Chemotherapy for pulmonary large cell neuroendocrine carcinoma: Similar to that for small cell lung cancer or non-small cell lung cancer?

Abstract

Background

There is controversy regarding palliative chemotherapy for large cell neuroendocrine carcinoma (LCNEC). We evaluated whether advanced LCNEC should be treated similarly to small cell lung cancer (SCLC) or non-small cell lung cancer (NSCLC).

Patients and methods

The clinical reports and tumor specimens of 45 consecutive patients who were diagnosed with advanced LCNEC were reviewed. They were divided into SCLC (n = 11) and NSCLC regimen groups (n = 34) according to first-line chemotherapeutic regimens.

Results

Most patients were male (96%) and smokers (93%) with a median age of 64 years. Neuroendocrine differentiation was established in 42 (93%) tumors by immunohistochemical analyses. Regarding the efficacy of first-line chemotherapy in the SCLC and NSCLC regimen groups, the response rates were 73% and 50% (P = 0.19), and the median progression-free survival times were 6.1 and 4.9 months (P = 0.41), respectively. The difference in overall survival between the two treatment groups was 7.3 months (16.5 vs. 9.2 months, P = 0.10). There was also a considerable difference in the type and efficacy of salvage chemotherapeutic regimens between the two groups: salvage regimens with irinotecan, platinum, or taxanes were commonly used with relatively high objective responses in the SCLC regimen group, whereas frequently used agents in the NSCLC regimen group such as pemetrexed, gefitinib, or erlotinib were associated with no objective response.

Conclusion

Regarding palliative chemotherapy for advanced LCNEC, treatment similar to SCLC is more appropriate than NSCLC.

Introduction

Lung cancer can be divided into two large classes, small cell lung cancer (SCLC) and non-small cell lung cancer (NSCLC), and the pattern of treatment is different according to this classification. For SCLC, operation is controversial, and radiation therapy is more effective for SCLC than for NSCLC. In addition, the most effective chemotherapeutic drugs are different between the two classes [1], [2], [3], [4], [5], [6].

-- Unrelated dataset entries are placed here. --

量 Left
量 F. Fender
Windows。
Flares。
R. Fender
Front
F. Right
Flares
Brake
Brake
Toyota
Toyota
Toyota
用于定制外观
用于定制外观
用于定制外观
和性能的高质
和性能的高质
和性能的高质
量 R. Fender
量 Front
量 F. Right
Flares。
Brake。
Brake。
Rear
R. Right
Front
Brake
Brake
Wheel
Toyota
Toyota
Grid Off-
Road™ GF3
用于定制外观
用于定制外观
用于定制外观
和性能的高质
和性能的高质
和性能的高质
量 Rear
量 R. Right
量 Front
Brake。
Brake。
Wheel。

Large cell neuroendocrine carcinoma (LCNEC) is a type of neuroendocrine malignancy, which also includes low-grade typical carcinoid, intermediate-grade atypical carcinoid, and small cell carcinoma. LCNEC was first introduced as a variant type of large cell carcinoma in 1999 by the World Health Organization (WHO). Therefore, by definition, it is a subtype of NSCLC. However, LCNEC lacks any specific histologic features of NSCLC such as glandular or squamous differentiation, while displaying neuroendocrine differentiation similarly to SCLC. In addition to histologic similarities, Jones et al. previously reported comparable genetic alterations in LCNEC and SCLC which are difficult to differentiate [7]. LCNEC and SCLC also have common clinical characteristics including a preponderance of males and smokers and have aggressive clinical courses [8], [9], [10], [11], [12], [13]. Similar to SCLC, LCNEC recurs frequently after curative resection at an early stage, and can be fatal, which provides justification for the use of adjuvant chemotherapy even for early-stage LCNEC [10], [11], [13], [14].

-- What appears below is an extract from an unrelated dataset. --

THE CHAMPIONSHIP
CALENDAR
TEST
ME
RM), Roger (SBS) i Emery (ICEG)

However, it remains uncertain whether LCNEC has similar sensitivity to the chemotherapeutic regimens commonly used for SCLC. Although several studies have attempted to address this issue, the findings have been inconclusive because the studies were sparse and mostly performed in the adjuvant setting [10], [14], [15], [16], [17]. Until now, the largest study on chemotherapy for metastatic LCNEC was that of Rossi et al. [15]. They demonstrated that 12 LCNEC patients treated with SCLC-based chemotherapy outlived 15 patients who received common NSCLC regimens (51 vs. 21 months). Although this study included only previously operated advanced LNCEC, results indicate that SCLC-based regimens are more appropriate than NSCLC regimens for advanced LCNEC. However, one study recently proposed that LCNEC should continue to be classified and treated similarly as NSCLC because of their similarities in clinical and biologic features, which were primarily based on the epidemiologic database [18]. Cautious interpretation of the data is warranted, however, due to lack of histologically reviewed tissue specimens as well as its conflicting results when compared to previous studies.

Due to controversies regarding the classification and treatment of LCNEC, confusion exists among physicians, particularly among medical oncologists who are primarily responsible for the selection of appropriate chemotherapeutic agents. Therefore, it will be of significant interest to evaluate whether differences exist in survival and response rates between SCLC and NSCLC regimens in the treatment of advanced LCNEC. For such reasons, we retrospectively compared the clinical outcome of patients with LCNEC who had been treated with SCLC or NSCLC regimens as the first-line chemotherapy.